» BRIEF: Extract every record, keeping each one exactly as it is.

Stored data entries:
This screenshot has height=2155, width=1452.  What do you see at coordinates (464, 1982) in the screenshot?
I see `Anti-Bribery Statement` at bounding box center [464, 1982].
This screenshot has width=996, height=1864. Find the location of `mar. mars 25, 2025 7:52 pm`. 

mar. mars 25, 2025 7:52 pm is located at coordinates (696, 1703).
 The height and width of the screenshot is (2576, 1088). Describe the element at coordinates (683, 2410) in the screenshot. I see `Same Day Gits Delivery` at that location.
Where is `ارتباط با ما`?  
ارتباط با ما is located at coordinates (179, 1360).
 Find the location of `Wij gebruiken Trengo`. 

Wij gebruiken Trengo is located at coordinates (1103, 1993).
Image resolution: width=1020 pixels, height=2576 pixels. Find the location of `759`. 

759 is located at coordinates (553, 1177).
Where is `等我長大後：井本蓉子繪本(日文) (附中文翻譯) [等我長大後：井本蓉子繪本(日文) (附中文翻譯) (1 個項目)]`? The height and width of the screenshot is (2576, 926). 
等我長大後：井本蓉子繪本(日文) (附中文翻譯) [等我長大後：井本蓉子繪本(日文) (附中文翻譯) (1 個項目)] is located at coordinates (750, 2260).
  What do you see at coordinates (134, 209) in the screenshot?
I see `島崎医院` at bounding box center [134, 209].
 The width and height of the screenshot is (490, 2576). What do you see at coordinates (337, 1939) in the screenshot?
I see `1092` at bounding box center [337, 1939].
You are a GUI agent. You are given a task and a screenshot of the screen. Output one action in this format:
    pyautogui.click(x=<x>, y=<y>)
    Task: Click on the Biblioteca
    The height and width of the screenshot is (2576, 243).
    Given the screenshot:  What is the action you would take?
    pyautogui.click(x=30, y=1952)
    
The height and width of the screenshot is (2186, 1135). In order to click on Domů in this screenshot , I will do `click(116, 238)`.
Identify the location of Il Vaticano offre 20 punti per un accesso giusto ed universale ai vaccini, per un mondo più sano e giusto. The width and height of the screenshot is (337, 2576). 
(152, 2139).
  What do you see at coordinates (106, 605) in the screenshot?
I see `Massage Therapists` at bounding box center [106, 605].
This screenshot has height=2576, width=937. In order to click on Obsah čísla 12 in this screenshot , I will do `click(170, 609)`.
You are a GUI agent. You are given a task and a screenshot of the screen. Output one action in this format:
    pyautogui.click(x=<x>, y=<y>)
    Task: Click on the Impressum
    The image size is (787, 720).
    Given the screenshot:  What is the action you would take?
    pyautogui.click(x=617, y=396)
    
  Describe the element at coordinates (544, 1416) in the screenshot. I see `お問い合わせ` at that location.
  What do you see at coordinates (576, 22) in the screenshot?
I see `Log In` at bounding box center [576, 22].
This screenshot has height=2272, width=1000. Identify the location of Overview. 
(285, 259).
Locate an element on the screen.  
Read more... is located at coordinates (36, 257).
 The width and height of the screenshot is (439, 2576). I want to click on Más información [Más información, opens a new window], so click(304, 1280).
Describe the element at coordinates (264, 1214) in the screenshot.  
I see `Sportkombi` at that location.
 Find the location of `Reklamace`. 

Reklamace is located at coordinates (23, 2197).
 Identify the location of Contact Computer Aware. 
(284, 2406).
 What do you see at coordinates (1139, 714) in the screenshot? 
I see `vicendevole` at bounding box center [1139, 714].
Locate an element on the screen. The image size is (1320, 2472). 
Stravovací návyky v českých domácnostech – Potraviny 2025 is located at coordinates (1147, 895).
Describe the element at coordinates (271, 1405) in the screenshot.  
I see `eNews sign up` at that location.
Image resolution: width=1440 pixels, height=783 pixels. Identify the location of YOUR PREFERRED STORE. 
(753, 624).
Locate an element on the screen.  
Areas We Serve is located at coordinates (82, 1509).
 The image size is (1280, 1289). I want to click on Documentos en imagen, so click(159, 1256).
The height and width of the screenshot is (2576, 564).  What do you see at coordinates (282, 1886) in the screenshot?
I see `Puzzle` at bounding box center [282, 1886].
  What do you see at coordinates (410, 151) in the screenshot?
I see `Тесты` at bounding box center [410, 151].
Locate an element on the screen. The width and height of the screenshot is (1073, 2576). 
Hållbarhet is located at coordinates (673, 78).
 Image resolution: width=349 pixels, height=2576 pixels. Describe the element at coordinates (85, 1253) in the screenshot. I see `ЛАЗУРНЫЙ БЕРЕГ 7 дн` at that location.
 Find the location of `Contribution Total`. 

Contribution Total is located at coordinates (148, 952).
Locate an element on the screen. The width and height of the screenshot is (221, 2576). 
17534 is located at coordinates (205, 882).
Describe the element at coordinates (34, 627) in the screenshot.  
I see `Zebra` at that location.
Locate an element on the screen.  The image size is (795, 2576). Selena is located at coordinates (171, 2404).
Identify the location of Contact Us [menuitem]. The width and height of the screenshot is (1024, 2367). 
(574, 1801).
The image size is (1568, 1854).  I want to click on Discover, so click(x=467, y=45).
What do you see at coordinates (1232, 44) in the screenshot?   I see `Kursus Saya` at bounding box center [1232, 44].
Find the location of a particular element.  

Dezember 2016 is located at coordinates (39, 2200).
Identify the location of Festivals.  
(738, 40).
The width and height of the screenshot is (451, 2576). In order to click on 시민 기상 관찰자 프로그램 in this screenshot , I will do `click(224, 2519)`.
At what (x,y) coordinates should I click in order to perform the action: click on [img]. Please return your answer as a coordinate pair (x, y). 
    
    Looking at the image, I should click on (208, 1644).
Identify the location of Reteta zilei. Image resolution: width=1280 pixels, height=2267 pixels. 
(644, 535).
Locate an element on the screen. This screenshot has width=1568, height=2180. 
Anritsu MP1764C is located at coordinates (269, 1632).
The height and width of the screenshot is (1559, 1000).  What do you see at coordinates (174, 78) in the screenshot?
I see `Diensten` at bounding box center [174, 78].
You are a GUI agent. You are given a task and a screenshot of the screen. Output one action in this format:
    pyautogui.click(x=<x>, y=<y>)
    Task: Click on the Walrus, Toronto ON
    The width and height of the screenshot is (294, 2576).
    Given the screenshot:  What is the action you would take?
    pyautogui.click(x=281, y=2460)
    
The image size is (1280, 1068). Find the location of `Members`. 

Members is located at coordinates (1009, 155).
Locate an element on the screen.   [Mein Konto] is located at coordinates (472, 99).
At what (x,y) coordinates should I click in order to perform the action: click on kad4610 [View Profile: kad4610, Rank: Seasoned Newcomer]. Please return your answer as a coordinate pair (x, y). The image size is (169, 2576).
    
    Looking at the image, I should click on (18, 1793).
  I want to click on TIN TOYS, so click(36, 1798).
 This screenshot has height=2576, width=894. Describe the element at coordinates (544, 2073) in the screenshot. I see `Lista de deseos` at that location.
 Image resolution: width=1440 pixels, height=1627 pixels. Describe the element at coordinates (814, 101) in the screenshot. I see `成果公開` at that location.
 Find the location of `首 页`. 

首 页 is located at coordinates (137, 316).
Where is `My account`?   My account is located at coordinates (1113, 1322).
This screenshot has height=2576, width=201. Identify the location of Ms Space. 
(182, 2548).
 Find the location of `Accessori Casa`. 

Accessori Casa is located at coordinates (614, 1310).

» WRITTEN ANSWER:
This screenshot has height=2155, width=1452.  What do you see at coordinates (464, 1982) in the screenshot?
I see `Anti-Bribery Statement` at bounding box center [464, 1982].
This screenshot has width=996, height=1864. Find the location of `mar. mars 25, 2025 7:52 pm`. 

mar. mars 25, 2025 7:52 pm is located at coordinates (696, 1703).
 The height and width of the screenshot is (2576, 1088). Describe the element at coordinates (683, 2410) in the screenshot. I see `Same Day Gits Delivery` at that location.
Where is `ارتباط با ما`?  
ارتباط با ما is located at coordinates (179, 1360).
 Find the location of `Wij gebruiken Trengo`. 

Wij gebruiken Trengo is located at coordinates (1103, 1993).
Image resolution: width=1020 pixels, height=2576 pixels. Find the location of `759`. 

759 is located at coordinates (553, 1177).
Where is `等我長大後：井本蓉子繪本(日文) (附中文翻譯) [等我長大後：井本蓉子繪本(日文) (附中文翻譯) (1 個項目)]`? The height and width of the screenshot is (2576, 926). 
等我長大後：井本蓉子繪本(日文) (附中文翻譯) [等我長大後：井本蓉子繪本(日文) (附中文翻譯) (1 個項目)] is located at coordinates (750, 2260).
  What do you see at coordinates (134, 209) in the screenshot?
I see `島崎医院` at bounding box center [134, 209].
 The width and height of the screenshot is (490, 2576). What do you see at coordinates (337, 1939) in the screenshot?
I see `1092` at bounding box center [337, 1939].
You are a GUI agent. You are given a task and a screenshot of the screen. Output one action in this format:
    pyautogui.click(x=<x>, y=<y>)
    Task: Click on the Biblioteca
    The height and width of the screenshot is (2576, 243).
    Given the screenshot:  What is the action you would take?
    pyautogui.click(x=30, y=1952)
    
The height and width of the screenshot is (2186, 1135). In order to click on Domů in this screenshot , I will do `click(116, 238)`.
Identify the location of Il Vaticano offre 20 punti per un accesso giusto ed universale ai vaccini, per un mondo più sano e giusto. The width and height of the screenshot is (337, 2576). 
(152, 2139).
  What do you see at coordinates (106, 605) in the screenshot?
I see `Massage Therapists` at bounding box center [106, 605].
This screenshot has height=2576, width=937. In order to click on Obsah čísla 12 in this screenshot , I will do `click(170, 609)`.
You are a GUI agent. You are given a task and a screenshot of the screen. Output one action in this format:
    pyautogui.click(x=<x>, y=<y>)
    Task: Click on the Impressum
    The image size is (787, 720).
    Given the screenshot:  What is the action you would take?
    pyautogui.click(x=617, y=396)
    
  Describe the element at coordinates (544, 1416) in the screenshot. I see `お問い合わせ` at that location.
  What do you see at coordinates (576, 22) in the screenshot?
I see `Log In` at bounding box center [576, 22].
This screenshot has height=2272, width=1000. Identify the location of Overview. 
(285, 259).
Locate an element on the screen.  
Read more... is located at coordinates (36, 257).
 The width and height of the screenshot is (439, 2576). I want to click on Más información [Más información, opens a new window], so click(304, 1280).
Describe the element at coordinates (264, 1214) in the screenshot.  
I see `Sportkombi` at that location.
 Find the location of `Reklamace`. 

Reklamace is located at coordinates (23, 2197).
 Identify the location of Contact Computer Aware. 
(284, 2406).
 What do you see at coordinates (1139, 714) in the screenshot? 
I see `vicendevole` at bounding box center [1139, 714].
Locate an element on the screen. The image size is (1320, 2472). 
Stravovací návyky v českých domácnostech – Potraviny 2025 is located at coordinates (1147, 895).
Describe the element at coordinates (271, 1405) in the screenshot.  
I see `eNews sign up` at that location.
Image resolution: width=1440 pixels, height=783 pixels. Identify the location of YOUR PREFERRED STORE. 
(753, 624).
Locate an element on the screen.  
Areas We Serve is located at coordinates (82, 1509).
 The image size is (1280, 1289). I want to click on Documentos en imagen, so click(159, 1256).
The height and width of the screenshot is (2576, 564).  What do you see at coordinates (282, 1886) in the screenshot?
I see `Puzzle` at bounding box center [282, 1886].
  What do you see at coordinates (410, 151) in the screenshot?
I see `Тесты` at bounding box center [410, 151].
Locate an element on the screen. The width and height of the screenshot is (1073, 2576). 
Hållbarhet is located at coordinates (673, 78).
 Image resolution: width=349 pixels, height=2576 pixels. Describe the element at coordinates (85, 1253) in the screenshot. I see `ЛАЗУРНЫЙ БЕРЕГ 7 дн` at that location.
 Find the location of `Contribution Total`. 

Contribution Total is located at coordinates (148, 952).
Locate an element on the screen. The width and height of the screenshot is (221, 2576). 
17534 is located at coordinates (205, 882).
Describe the element at coordinates (34, 627) in the screenshot.  
I see `Zebra` at that location.
Locate an element on the screen.  The image size is (795, 2576). Selena is located at coordinates (171, 2404).
Identify the location of Contact Us [menuitem]. The width and height of the screenshot is (1024, 2367). 
(574, 1801).
The image size is (1568, 1854).  I want to click on Discover, so click(x=467, y=45).
What do you see at coordinates (1232, 44) in the screenshot?   I see `Kursus Saya` at bounding box center [1232, 44].
Find the location of a particular element.  

Dezember 2016 is located at coordinates (39, 2200).
Identify the location of Festivals.  
(738, 40).
The width and height of the screenshot is (451, 2576). In order to click on 시민 기상 관찰자 프로그램 in this screenshot , I will do `click(224, 2519)`.
At what (x,y) coordinates should I click in order to perform the action: click on [img]. Please return your answer as a coordinate pair (x, y). 
    
    Looking at the image, I should click on (208, 1644).
Identify the location of Reteta zilei. Image resolution: width=1280 pixels, height=2267 pixels. 
(644, 535).
Locate an element on the screen. This screenshot has width=1568, height=2180. 
Anritsu MP1764C is located at coordinates (269, 1632).
The height and width of the screenshot is (1559, 1000).  What do you see at coordinates (174, 78) in the screenshot?
I see `Diensten` at bounding box center [174, 78].
You are a GUI agent. You are given a task and a screenshot of the screen. Output one action in this format:
    pyautogui.click(x=<x>, y=<y>)
    Task: Click on the Walrus, Toronto ON
    The width and height of the screenshot is (294, 2576).
    Given the screenshot:  What is the action you would take?
    pyautogui.click(x=281, y=2460)
    
The image size is (1280, 1068). Find the location of `Members`. 

Members is located at coordinates (1009, 155).
Locate an element on the screen.   [Mein Konto] is located at coordinates (472, 99).
At what (x,y) coordinates should I click in order to perform the action: click on kad4610 [View Profile: kad4610, Rank: Seasoned Newcomer]. Please return your answer as a coordinate pair (x, y). The image size is (169, 2576).
    
    Looking at the image, I should click on (18, 1793).
  I want to click on TIN TOYS, so click(36, 1798).
 This screenshot has height=2576, width=894. Describe the element at coordinates (544, 2073) in the screenshot. I see `Lista de deseos` at that location.
 Image resolution: width=1440 pixels, height=1627 pixels. Describe the element at coordinates (814, 101) in the screenshot. I see `成果公開` at that location.
 Find the location of `首 页`. 

首 页 is located at coordinates (137, 316).
Where is `My account`?   My account is located at coordinates (1113, 1322).
This screenshot has height=2576, width=201. Identify the location of Ms Space. 
(182, 2548).
 Find the location of `Accessori Casa`. 

Accessori Casa is located at coordinates (614, 1310).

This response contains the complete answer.